Sur les demandes accessoires :
1) Sur les dépens :
En application de l’article 696 du code de procédure civile, Madame [Z] [P], partie qui succombe au litige, sera condamnée aux dépens de l’instance, qui comprendront notamment le coût du commandement de payer, et de l’assignation.
2) Sur les frais irrépétibles :
Aux termes de l’article 700 du code de procédure civile, la partie condamnée aux dépens est condamnée à verser à l’autre une indemnité au titre des frais exposés et non compris dans les dépens.

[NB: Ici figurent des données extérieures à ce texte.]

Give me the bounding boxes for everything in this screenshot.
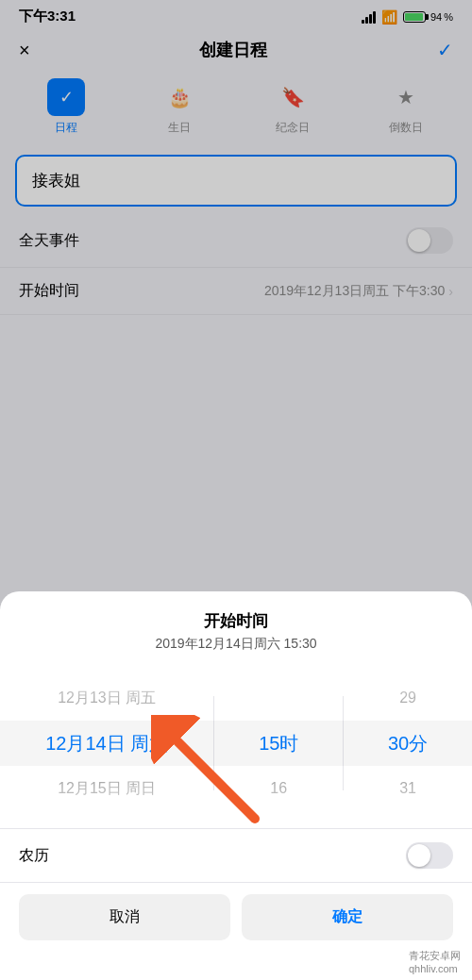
picker-hour-selected: 15时	[214, 721, 343, 766]
picker-date-selected: 12月14日 周六	[0, 721, 213, 766]
picker-hour-prev	[214, 675, 343, 721]
picker-date-next: 12月15日 周日	[0, 766, 213, 811]
picker-hour-next: 16	[214, 766, 343, 811]
picker-minute-prev: 29	[344, 675, 472, 721]
watermark: 青花安卓网 qhhliv.com	[409, 949, 461, 974]
lunar-toggle-knob	[408, 844, 430, 867]
sheet-subtitle: 2019年12月14日周六 15:30	[15, 636, 457, 653]
picker-date-prev: 12月13日 周五	[0, 675, 213, 721]
lunar-row: 农历	[0, 828, 472, 882]
bottom-buttons: 取消 确定	[0, 882, 472, 952]
lunar-label: 农历	[19, 846, 49, 866]
sheet-header: 开始时间 2019年12月14日周六 15:30	[0, 591, 472, 658]
lunar-toggle[interactable]	[406, 842, 453, 869]
bottom-sheet: 开始时间 2019年12月14日周六 15:30 12月13日 周五 12月14…	[0, 591, 472, 980]
picker-hour-column[interactable]: 15时 16	[214, 658, 343, 828]
picker-container[interactable]: 12月13日 周五 12月14日 周六 12月15日 周日 15时 16 29 …	[0, 658, 472, 828]
picker-minute-next: 31	[344, 766, 472, 811]
cancel-button[interactable]: 取消	[19, 894, 230, 940]
sheet-title: 开始时间	[15, 610, 457, 632]
picker-minute-selected: 30分	[344, 721, 472, 766]
confirm-button[interactable]: 确定	[242, 894, 453, 940]
picker-minute-column[interactable]: 29 30分 31	[344, 658, 472, 828]
picker-date-column[interactable]: 12月13日 周五 12月14日 周六 12月15日 周日	[0, 658, 213, 828]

En l’espèce, il convient de condamner Madame [Z] [P] à verser à la demanderesse une telle indemnité, dont il est équitable de fixer le montant à la somme de 400 €.
PAR CES MOTIFS,
Le tribunal de proximité, statuant en premier ressort par ordonnance exécutoire par provision, réputée contradictoire et mise à disposition au greffe de la juridiction ;
Vu le contrat de bail,
Vu la loi du 6 juillet 1989,
Vu l’urgence,
CONSTATONS que les conditions d’acquisition de la clause résolutoire figurant au bail conclu le 20 décembre 2022 entre Madame [Z] [P] et Monsieur [W] [E] [T] et Madame [B] [K] sont réunies à la date du 25 mai 2025 ;
CONDAMNONS à titre provisionnel, Madame [Z] [P] à verser à Monsieur [W] [E] [T] et Madame [B] [K] la somme de 11531,39 € au titre des loyers, charges et indemnités d’occupation suivant décompte arrêté au mois de décembre 2025 inclus;
ORDONNONS l’expulsion de Madame [Z] [P] ainsi que celle de tous occupants de son chef, dans les deux mois d’un commandement de délaisser, avec l’assistance de la force publique si besoin est ;
ORDONNONS en cas de nécessité, le transport des meubles meublant laissés dans les lieux aux frais du locataire dans tel garde-meubles de son choix ou à défaut par le bailleur ;
FIXONS l’indemnité d’occupation au montant du loyer et des charges et CONDAMNONS Madame [Z] [P] à la payer jusqu’à la date de la libération effective et définitive des lieux ;
CONDAMNONS Madame [Z] [P] aux entiers dépens de la présente procédure comprenant notamment le coût du commandement de payer, de l’assignation ainsi que de sa notification à la préfecture ;
CONDAMNONS Madame [Z] [P] à verser à Monsieur [W] [E] [T] et Madame [B] [K] une indemnité procédurale de 400 € ;
DEBOUTONS Monsieur [W] [E] [T] et Madame [B] [K] de leur demande au titre de la clause pénale ;
DEBOUTONS les parties du surplus de leurs demandes ;
RAPPELONS que la présente ordonnance est exécutoire à titre provisoire, frais et dépens compris.
Ainsi jugé et mis à disposition au greffe les jour, mois et an susdits.